Vector Search

pgvector-backed embedding store, wired to your BYOS LLM provider. Build RAG, semantic search, recommendation, or any embeddings workflow without piecing together a separate vector DB and an embeddings API.

Model

Vector columns live next to your regular columns. Index them like any other column.
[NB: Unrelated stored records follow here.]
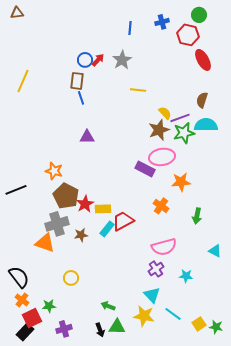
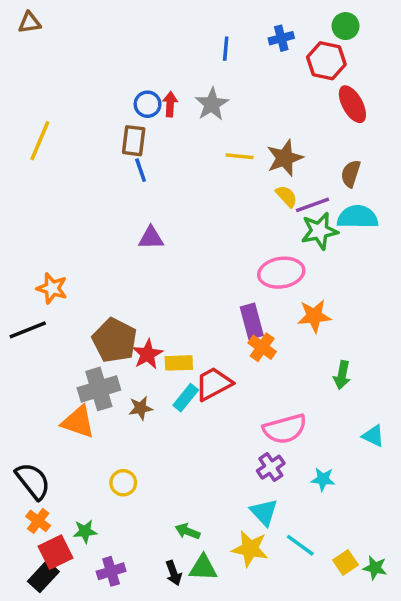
red arrow: (98, 60) -> (170, 104), turned -40
brown star: (159, 130) -> (285, 158), moved
purple rectangle: (145, 169) -> (252, 321), moved, turned 48
orange star: (54, 171) -> (52, 288), moved
orange cross: (161, 206) -> (262, 347), moved

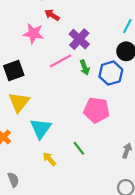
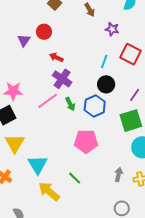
red arrow: (52, 15) -> (56, 57), moved
pink star: (33, 33) -> (13, 91), moved
yellow arrow: (49, 159) -> (49, 191), size x1.6

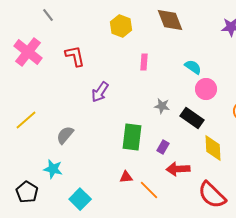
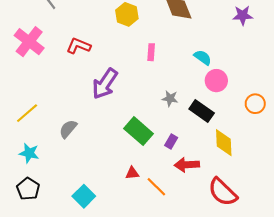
red L-shape: (75, 56) -> (79, 46), turned -55
purple arrow: (100, 92) -> (105, 84), size x1.4
green rectangle: (132, 137) -> (139, 131), turned -56
cyan star: (53, 169) -> (29, 153), moved

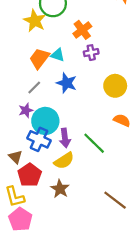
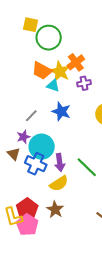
yellow star: (35, 21) -> (60, 71), moved
orange trapezoid: (39, 58) -> (42, 71), moved, turned -100
brown triangle: (15, 157) -> (14, 154), moved
red pentagon: (30, 175) -> (27, 209), moved
pink pentagon: (20, 219) -> (27, 225), moved

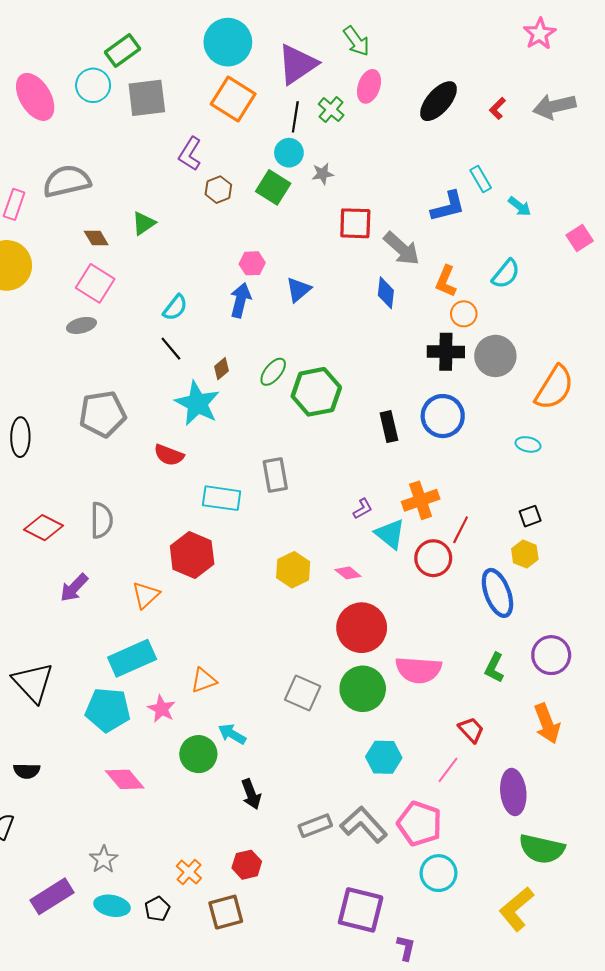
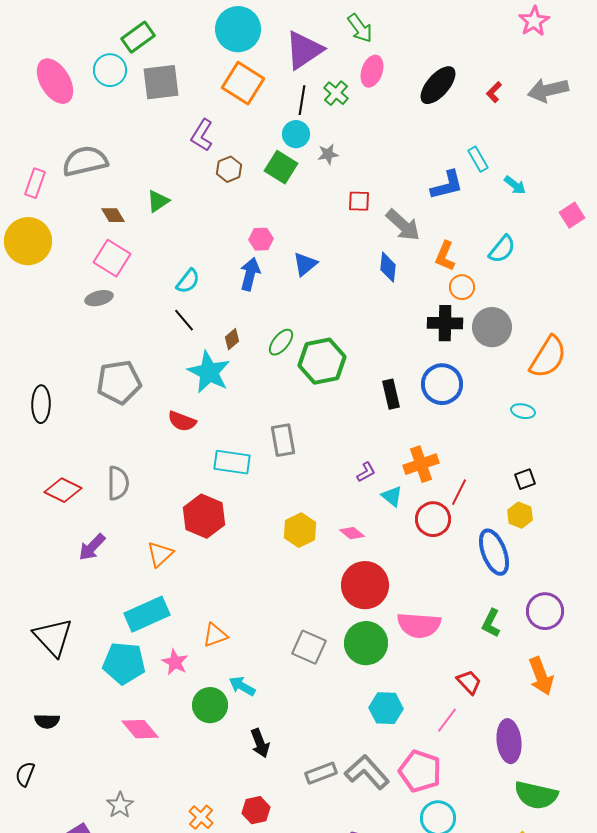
red square: (355, 223) -> (359, 201), size x0.7
cyan triangle: (390, 534) -> (392, 496), size x0.7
Search them with cosine, L2, or inner product.

-- .atelier/migrations/20260620090000_add_docs_embedding.sql
CREATE TABLE docs (
  id          uuid PRIMARY KEY DEFAULT gen_random_uuid(),
  title       text NOT NULL,
  body        text NOT NULL,
  embedding   vector(1536),
  created_at  timestamptz NOT NULL DEFAULT now()
);
 
CREATE INDEX docs_embedding_idx
  ON docs USING hnsw (embedding vector_cosine_ops);

Embed + write

The SDK calls your BYOS provider to compute embeddings — tokens never leave your device. Then writes the row.

import { atelier } from '@atelier/sdk';
 
const embedding = await atelier.embed({
  model: 'text-embedding-3-small',
  input: doc.body,
});
 
await atelier.from('docs').insert({
  title: doc.title,
  body: doc.body,
  embedding,
});

Search

const queryEmbedding = await atelier.embed({
  model: 'text-embedding-3-small',
  input: 'how do I reset my password?',
});
 
const matches = await atelier.from('docs')
  .select('id, title, body')
  .similar('embedding', queryEmbedding, {
    operator: 'cosine',
    limit: 5,
  });

For filtered search (pre-filter then ANN), compose with regular eq/in conditions:

const matches = await atelier.from('docs')
  .select('id, title')
  .eq('team_id', team.id)
  .similar('embedding', queryEmbedding, { limit: 5 });

RAG pattern

The common shape: retrieve top-N relevant docs, hand them to the model as context.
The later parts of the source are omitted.